Г. Д. Гребенщиков О простоте Письмо поэту N. N. Из цикла очерков "Гонец"
Август, 1926
Вы спрашиваете:
Что такое простота в нашем житейском смысле?
Однажды я спросил у моего большого друга:
-- Всякая ли простота прекрасна? Является ли высшей простотою опрощение по Толстому?
Лишь после некоторого раздумья он ответил:
-- Да, эта простота прекрасная, но она доступна людям, столь же исключительным, каким был сам Толстой. Кроме того, не следует из радужно-прекрасного разнообразия жизни делать курную избу. Запах кислых щей или овчины не надо предпочитать запаху роз или благовоний. Пускай прекрасная женщина украшает себя бархатом, ибо тот, кому идет холстина и в ней прекрасен, как были прекрасны в домотканых платьях наши древнерусские подвижники.
-- В повседневной жизни, -- заключил мой собеседник, -- простоту сделали будничной и бедной, тогда как именно в жизни каждого дня все простое, все естественное можно сделать в естестве своем прекрасным. Все хорошее всегда просто.
Эта беседа происходила в библиотечной комнате одной из художественных школ Нью-Йорка, где, по случаю обеденного перерыва, кроме нас, было только двое.
Один был юноша с взъерошенною буйной шевелюрой мрачного философа, вторая -- молодая девушка лет двадцати. С моей стороны была видна лишь часть ее профиля с лучевидными ресницами, крупным миндалевидным глазом и кончиком тонкого, чуть взгорбленного носа. Именно по линиям ее профиля и по смуглому цвету кожи казалось, что она происходит из древних египтян или из еще более древних обитателей погибшей Атлантиды, остатки которых теперь так печально вымирают среди индейцев нынешней Америки.
Молодой человек выбирал в шкафу подходящую книгу. Грубо перешвырявши всех бывших там композиторов, художников и философов, он, наконец, достал из своего портфеля дешевый роман с лубочной крикливой обложкой, сел за стол и трагически уронил над книгой на растопыренные руки свою голову. Так иногда запойный пьяница роняет голову над чаркой горького вина.
Девушка сидела у стола, как изваяние. Лишь изредка ее ресница колебалась сверху вниз и снова замирала над выпуклым далеко устремленным через книгу глазом.
Чтобы не нарушать библиотечного порядка, мы оба замолчали. Мой друг просматривал какую-то книгу с репродукциями молодых американских художников.
Я невольно любовался изваянием девушки.
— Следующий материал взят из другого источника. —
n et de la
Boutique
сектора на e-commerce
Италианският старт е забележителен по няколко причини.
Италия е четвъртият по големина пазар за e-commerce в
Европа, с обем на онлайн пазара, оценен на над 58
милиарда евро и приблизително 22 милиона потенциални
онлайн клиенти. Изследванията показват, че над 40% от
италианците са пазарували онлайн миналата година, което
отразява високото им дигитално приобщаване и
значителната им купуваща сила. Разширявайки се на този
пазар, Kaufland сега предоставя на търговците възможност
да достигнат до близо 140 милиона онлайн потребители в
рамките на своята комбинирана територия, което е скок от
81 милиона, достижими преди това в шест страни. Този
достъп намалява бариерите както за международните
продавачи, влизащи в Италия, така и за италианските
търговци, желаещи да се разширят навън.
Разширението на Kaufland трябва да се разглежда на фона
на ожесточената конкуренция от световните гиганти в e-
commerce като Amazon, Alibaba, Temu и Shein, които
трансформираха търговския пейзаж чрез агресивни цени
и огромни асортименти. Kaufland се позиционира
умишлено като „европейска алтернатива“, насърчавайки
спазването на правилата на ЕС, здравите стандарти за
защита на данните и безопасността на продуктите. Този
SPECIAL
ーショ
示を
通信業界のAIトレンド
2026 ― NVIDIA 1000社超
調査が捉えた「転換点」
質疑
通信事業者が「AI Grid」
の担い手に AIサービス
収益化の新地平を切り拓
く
Вдруг длинные ресницы ее вскинулись наверх к тонким бровям, а ясные, темно-серые глаза робко посмотрели в лицо моего друга.
-- Как хорошо, что вы и в жизни говорите так же, как пишите, -- сказала она и с улыбкой показала книгу, которую читала.
Это была одна из немногих книг моего друга, переведенная на английский язык.
я видел, как просто наклонил голову мой собеседник в ответ на слова девушки и таким светом засверкали ее глаза, когда она призналась:
-- Мне даже не стыдно, что я вас подслушала. Я так много услыхала нужного в ваших словах.
Сидевший напротив юноша, измерив девушку свирепым взглядом, демонстративно заткнул уши пальцами и, не понимая нашего языка, еще ниже опустил свою мрачную голову над уголовным романом.
Мой собеседник молча улыбнулся девушке и мы с ним вышли из библиотеки.
Нужно ли объяснять этот случай? Для себя я вынес из него такой урок:
Даже когда истинная простота становится мерилом самого прекрасного, найдутся люди, которые будут враждебно закрывать от нее двери. И их нельзя винить, так как они, как и этот юноша, не знает музыки ее чудесных слов. Но зато какая радость, когда даже случайно оброненное зерно сразу расцветает благоухающим цветком прекрасного.
Вот почему и простоте надо учиться, как великой мудрости.
А если истинная простота а прекрасном, значит, надо искать и изучать все прекрасное.
Но если вы спросите: "Но что же самое прекрасное?" -- Ответ будет самый простой:
-- Прекрасное все, что по настоящему радует. Проверьте это на простейших случаях из вашей жизни.